In the early, early days of marathoning, mustachioed athletes started at frightening speeds, hoping to break their opponents early then jog to the finish. Despite the best times falling slower six minute pace per mile, races often began faster than five minutes a mile.

The 1908 Olympic Marathon started out like any other– a pack of prizefighters shot out of the stadium, weaving through London as the group dwindled. The American, Johnny Hayes, and the Italian, Dorando Pietri, hung back, however.

The London sun shone– the race had begun at 2:30pm on July 24. Most runners fell victim to dehydration and dropped out. Halfway through, Dorando noticed the distress of his opponents, and took off to catch the leaders. Johnny maintained his own pace. By twenty miles, Dorando made it to second place. At twenty four miles he overtook the leader. The surge cost him though, and as he entered the Olympic stadium he turned the wrong way then fell, then stumbled towards the finish, fell again, stumbled some more, then fell twice before a doctor helped him limp across the line. Despite finishing first, the judges disqualified him for receiving outside aid.

Then along comes Johnny Hayes, unaware of the drama and debacle, and sails through the line in second. To his surprise, he received a gold medal.

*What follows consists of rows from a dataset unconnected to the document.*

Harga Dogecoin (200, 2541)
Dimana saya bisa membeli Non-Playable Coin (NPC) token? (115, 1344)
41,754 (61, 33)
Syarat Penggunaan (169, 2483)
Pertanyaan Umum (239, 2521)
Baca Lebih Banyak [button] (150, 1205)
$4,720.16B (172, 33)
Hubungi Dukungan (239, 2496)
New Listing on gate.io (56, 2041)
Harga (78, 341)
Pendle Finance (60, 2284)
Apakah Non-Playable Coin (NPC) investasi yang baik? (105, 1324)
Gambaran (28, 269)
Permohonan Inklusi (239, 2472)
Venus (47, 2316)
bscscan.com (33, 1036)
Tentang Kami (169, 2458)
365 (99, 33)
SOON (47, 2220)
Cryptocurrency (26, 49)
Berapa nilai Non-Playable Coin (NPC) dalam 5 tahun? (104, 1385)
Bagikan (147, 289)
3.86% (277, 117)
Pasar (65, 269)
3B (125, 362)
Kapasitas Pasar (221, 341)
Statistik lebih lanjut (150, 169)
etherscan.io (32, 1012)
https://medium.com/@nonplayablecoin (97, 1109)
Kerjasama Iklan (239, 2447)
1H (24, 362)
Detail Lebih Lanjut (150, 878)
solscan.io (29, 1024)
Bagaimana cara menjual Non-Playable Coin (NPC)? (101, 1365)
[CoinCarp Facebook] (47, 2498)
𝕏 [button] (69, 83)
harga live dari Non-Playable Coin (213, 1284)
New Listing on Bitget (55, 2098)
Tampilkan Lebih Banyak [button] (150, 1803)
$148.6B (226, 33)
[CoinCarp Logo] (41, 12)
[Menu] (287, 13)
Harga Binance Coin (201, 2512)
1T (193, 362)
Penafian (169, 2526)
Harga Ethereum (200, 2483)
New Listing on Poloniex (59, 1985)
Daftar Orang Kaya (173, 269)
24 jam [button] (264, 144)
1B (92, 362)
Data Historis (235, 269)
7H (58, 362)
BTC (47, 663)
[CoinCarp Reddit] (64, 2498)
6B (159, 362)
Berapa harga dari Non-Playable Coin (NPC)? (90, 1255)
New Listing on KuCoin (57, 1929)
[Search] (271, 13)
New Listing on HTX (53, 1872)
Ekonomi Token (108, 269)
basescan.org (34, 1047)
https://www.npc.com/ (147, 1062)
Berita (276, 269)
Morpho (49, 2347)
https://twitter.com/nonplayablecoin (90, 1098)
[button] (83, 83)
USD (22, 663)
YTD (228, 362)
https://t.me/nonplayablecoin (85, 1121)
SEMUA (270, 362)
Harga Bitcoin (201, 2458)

Runners would not race if they weren’t ambitious, but ambition can be dangerous at the beginning of a race. It is not dangerous because it will take you to your limits– success only comes from testing your limits– but because it will take you to your limits too early. Then you lose the race. Start with humility, and save ambition for the final stretch.

I’ve raced dozens of half marathons. Sometimes I get to the starting line in great shape and I think “I’m going to run my fastest time ever.” Sometimes I get to the starting line in worse shape than I had hoped, and I think “Let me just try and run 1:18.” Without fail, if I go into a race trying to run a personal best, I will run 1:18. If I go into a race and try to run 1:18, I set a personal best.

Humility does not mean selling yourself short, or not trying your hardest. Humility means patience; it means placing yourself into a position to do your best, rather than trying force it.